Vivo a Milano da 26 anni, è la mia casa ormai, ma tutt’ora ancora mi capita di ritrovarmi in posti, in luoghi, in strade i cui nomi li riscopro poi in angoli remoti della mia memoria.
Ricordi dati da storie, aneddoti, situazioni, raccontati intorno ad un tavolo, davanti al bar, in un gruppo di amici nei caldi agosti montoriesi, oppure nelle lunghissime serate di tombolate natalizie.
Eh si perché quelli erano i momenti che i montoriesi emigrati a Milano rientravano al paese, per passare le feste ed i momenti di vacanza con le famiglie e gli amici di una vita.
Non per la festa di San Costanzo, prerogativa invece dei canadesi che rientravano con interi voli charter; i milanesi di Montorio c’erano per la Sagra delle Tolle, per i giochi podistici, per il ferragosto, quando Milano si spopolava di tutti i “terroni” che rientravano nelle loro case al sud.
E in quelle settimane ci raccontavano della loro Milano.

Io me li ricordo bene i fratelli Tonino e Peppino Della Rocca (uno dei due mi incuteva molto timore) fratelli di Oreste ed Alfredo, Cosimo della Rocca (ricordo ancora il pallone della juve e le scarpette che fece arrivare sulla culla di mio fratello Giuseppe il giorno della sua nascita), Raffaele Ruocco, Antonio Pietrantonio, il figlio di Giammettist (le lunghe estati a giocare con i suoi due figli Davide e Gianluca), Iside, Gigino (u surd) con la moglie, e ce ne saranno sicuramente altri, ma questi sono quelli con cui io più o meno ho avuto contatti, confronti, derivanti dall’amicizia che li legava ai miei genitori.
Milano, fin da quell’età, ha rappresentato per me, l’alternativa nostrana , nazionale, all’emigrazione canadese, americana: la possibilità più vicina, più a portata di mano, di poter realizzare i propri sogni, di poter dare una svolta alla propria vita, di affermare i propri talenti senza dover attraversare un oceano.
I Montoriesi emigrati a Milano hanno contribuito, come tantissimi altri meridionali, a rendere grande questa città .
Mi é capitato di vedere una bellissima mostra su Milano degli anni 60, con i cantieri delle metropolitane avviate, le acciaierie con i loro camini fumanti, le strade e il futuro da costruire, ed in mezzo a tutti quegli uomini e donne ritratti nelle foto, ho immaginato i nostri compaesani che si ritaglia-vano il loro posto nel mondo, affrancandosi da miserie e povertà, ma sempre orgogliosi e fieri delle proprie origini.

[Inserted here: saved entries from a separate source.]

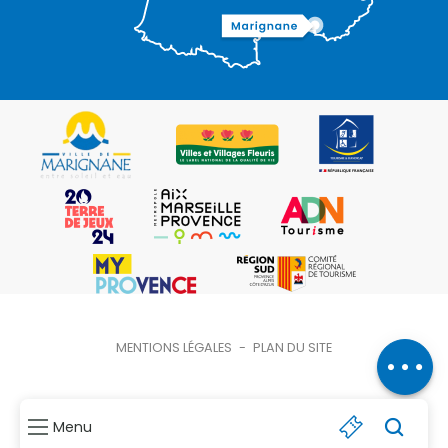
Description
Prestations
Tarifs
Ouvertures
Contacter
MENTIONS LÉGALES
-
PLAN DU SITE
par email
Menu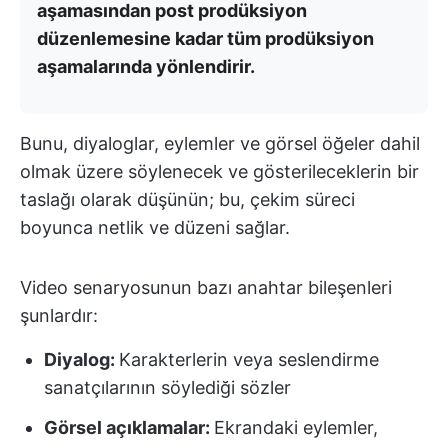
aşamasından post prodüksiyon
düzenlemesine kadar tüm prodüksiyon
aşamalarında yönlendirir.
Bunu, diyaloglar, eylemler ve görsel öğeler dahil
olmak üzere söylenecek ve gösterileceklerin bir
taslağı olarak düşünün; bu, çekim süreci
boyunca netlik ve düzeni sağlar.
Video senaryosunun bazı anahtar bileşenleri
şunlardır:
Diyalog:
Karakterlerin veya seslendirme
sanatçılarının söylediği sözler
Görsel açıklamalar:
Ekrandaki eylemler,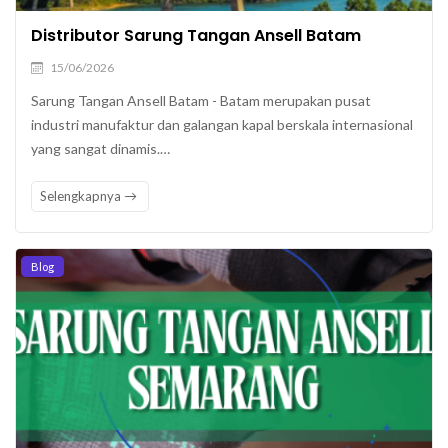
Distributor Sarung Tangan Ansell Batam
15/06/2026
Sarung Tangan Ansell Batam - Batam merupakan pusat
industri manufaktur dan galangan kapal berskala internasional
yang sangat dinamis.…
Selengkapnya
Blog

Nei loro racconti, quando li sentivo parlare con i miei genitori, c’era un mondo lontano dal nostro: i palazzi, gli appartamenti, i tram e il metrò, i Grandi Magazzini, la possibilità di imbattersi in persone importanti, frequentare i teatri, il cinema , i cabaret, vedere il Milan a San Siro!
Mi arrivava il luccichio della città, l’America in Italia, l’avercela fatta. Beati loro! pensavo.

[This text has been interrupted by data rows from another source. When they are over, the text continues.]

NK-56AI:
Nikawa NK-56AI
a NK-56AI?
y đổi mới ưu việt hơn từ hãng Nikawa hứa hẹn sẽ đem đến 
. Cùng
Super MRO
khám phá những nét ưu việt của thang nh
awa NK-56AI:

Sicuramente a quell’epoca mi sfuggiva il rovescio della medaglia: l’aver abbandonato la propria terra e il mondo che essa rappresentava, gli amici, la famiglia. Aver dovuto affermarsi in un posto che sicuramente è stato ostile nei loro confronti, il non sentirsi mai a casa (sentimento che spesso ho ritrovato nella mia esperienza un po’ girovaga per il mondo) e il dover sottostare a regole, tradizioni e costumi diversi.
Però mai mi è arrivata da loro la sensazione che avrebbero voluto essere altrove!

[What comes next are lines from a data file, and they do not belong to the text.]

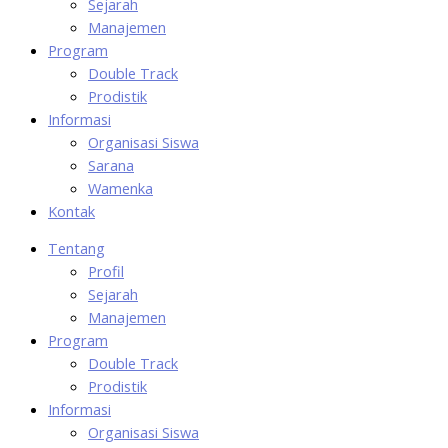
Sejarah
Manajemen
Program
Double Track
Prodistik
Informasi
Organisasi Siswa
Sarana
Wamenka
Kontak
Tentang
Profil
Sejarah
Manajemen
Program
Double Track
Prodistik
Informasi
Organisasi Siswa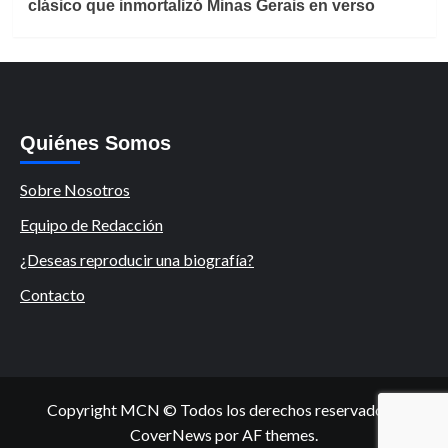
clásico que inmortalizó Minas Gerais en verso
Quiénes Somos
Sobre Nosotros
Equipo de Redacción
¿Deseas reproducir una biografía?
Contacto
Copyright MCN © Todos los derechos reservados.
|
CoverNews
por AF themes.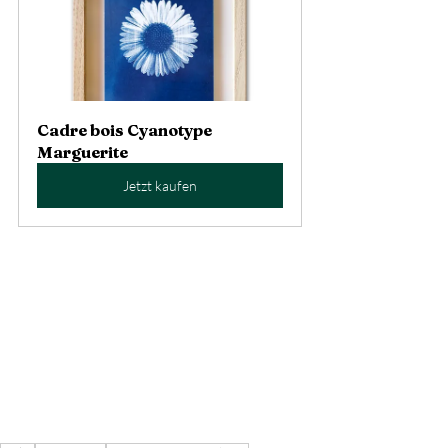
Cadre bois Cyanotype 
Marguerite
Jetzt kaufen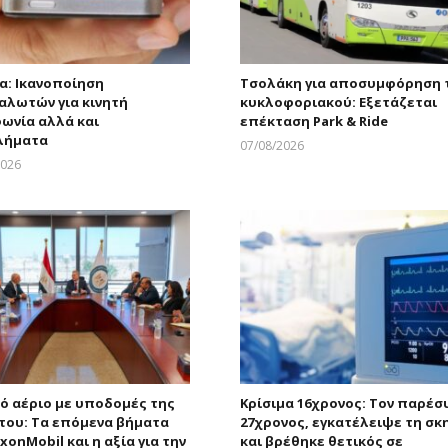
α: Ικανοποίηση
Τσολάκη για αποσυμφόρηση 
αλωτών για κινητή
κυκλοφοριακού: Εξετάζεται
ωνία αλλά και
επέκταση Park & Ride
λήματα
07/08/2026
Larnakaonline
2026
Larnakaonline
ό αέριο με υποδομές της
Κρίσιμα 16χρονος: Τον παρέσ
του: Τα επόμενα βήματα
27χρονος, εγκατέλειψε τη σκ
xonMobil και η αξία για την
και βρέθηκε θετικός σε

E cosi mi ritrovo oggi , dopo quasi mezzo secolo, nella stessa città che un tempo ha accolto i miei compaesani , ad essere accolta a mia volta e ad avere la stessa sensazione: di non voler essere altrove.
Ovviamente la nostra emigrazione, mia e di tanti altri ragazzi di Montorio che ora viviamo qui a Milano, o al nord in genere, è cosa diversa.
La nostra è stata una scelta più consapevole, più voluta, forse non meno sofferta, ma Milano oggi come ieri continua ad essere il traino ed il faro per l’Italia intera.
Si ha sempre la sensazione che qui accada qualcosa…..e di poterlo vivere prima degli altri.
Di una cosa però continuo ad essere certa, per me e per tutti quelli che come me sono partiti, che quel biglietto del treno non ha mai avuto solo un’andata, il ritorno è sempre quello sul nostro colle, al nostro amato Montorio.